Mendengar protes Alyssa, Kun justru tersenyum. Alyssa terlihat dua kali lipat lebih cantik saat ini, “Saka nggak papa kok, Lys. Saya sama sekali nggak ancem dia. Kebetulan kerjaannya dia juga nggak banyak,” balas Kun setengah berbohong; bagian ancam-mengancam Saka tentu saja Kun tidak bisa jujur dengan Alyssa.

“Sheryl sekarang makan siang terus pulang ya? Nanti di rumah main lagi sama Bi Santi.” Alyssa kini gantian mengajak Sheryl bicara. Sheryl hanya mengangguk tanda ia setuju.

*

Selesai makan siang di mal seberang kantor Kun dan Alyssa, kini mereka bertiga kembali dalam perjalanan untuk mengantar Sheryl pulang.

Kali ini tidak ada percakapan baik antara Kun dengan Alyssa ataupun Kun dengan Sheryl, membuat atmosfir canggung tercipta di dalam mobil itu.

“Om,” tiba-tiba si kecil Sheryl memanggil dari car seat nya di jok belakang.

“Apa Sheryl?” tanya Kun sambil melihat Sheryl dari kaca spion tengah.

“Om suka sama Mama ya?”

Baik Kun maupun Alyssa sama sekali tidak menyangka pertanyaan itu akan keluar begitu saja dari mulut Sheryl.

“Eh, kenapa Sheryl bisa nanya gitu?” tanya Kun sedikit tergagap.

“Soalnya Om baik banget sama Mama.”

“Orang lain juga baik sama Mama kok, Nak,” Alyssa ikut menimpali percakapan mereka.

Sheryl menggeleng, “Nggak. Papa jahat, Oma jahat. Tante di Jogja jahat. Yang baik cuma Om Kun, Bi Santi sama Om Saka. Tapi yang paling baik Om Kun,” balas Sheryl polos.

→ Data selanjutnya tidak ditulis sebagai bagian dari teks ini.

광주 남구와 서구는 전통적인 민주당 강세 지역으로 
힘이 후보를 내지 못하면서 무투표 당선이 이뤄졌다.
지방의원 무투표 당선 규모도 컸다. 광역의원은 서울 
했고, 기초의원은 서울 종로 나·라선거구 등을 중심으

Alyssa cepat-cepat menghapus air mata dari pelupuknya sebelum air mata itu mengalir bebas di wajahnya. Semua orang tahu kalau kalimat yang keluar dari seorang anak kecil adalah kalimat paling jujur dari lubuk hati mereka.

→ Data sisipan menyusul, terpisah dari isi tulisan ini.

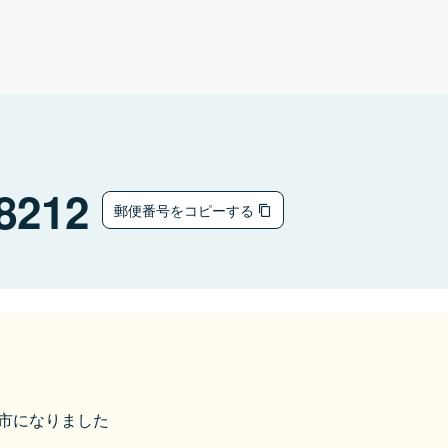
8212
郵便番号をコピーする
酒田市になりました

“Hmm... kalau bener Om suka sama Mama gimana, Sheryl?” Kun memberanikan diri bertanya pada Sheryl karena bagi Kun ia tahu saat ia jatuh hati pada Alyssa, ia harus memenangkan dua hati sekaligus; Alyssa dan juga Sheryl.

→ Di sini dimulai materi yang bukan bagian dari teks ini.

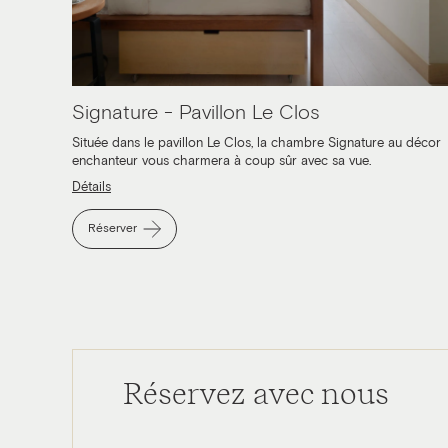
Signature - Pavillon Le Clos
Située dans le pavillon Le Clos, la chambre Signature au décor
enchanteur vous charmera à coup sûr avec sa vue.
Détails
Réserver
Réservez avec nous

“Bagus!” jawab Sheryl sambil mengacungkan jempolnya ke arah Kun. Kun tertawa pelan sementara wajah Alyssa terlihat sedikit memerah.

“Jadi boleh ya, Om suka sama Mama?” Kun sekali lagi berusaha meyakinkan Sheryl.

Sheryl mengangguk semangat hingga kunciran di rambutnya bergoyang mengikuti gerakan kepala, “Boleh dong, Om!”

Kun tidak bisa menyembunyikan perasaan bahagianya, ia tersenyum sembari melirik ke arah Alyssa yang tersipu malu. Kemudian dengan sisa keberanian yang ada dia meraih tangan kanan Alyssa; digenggamnya erat tangan itu sambil sesekali dielus perlahan.

’Alyssa, start from now I want you to walk on flowery path only.’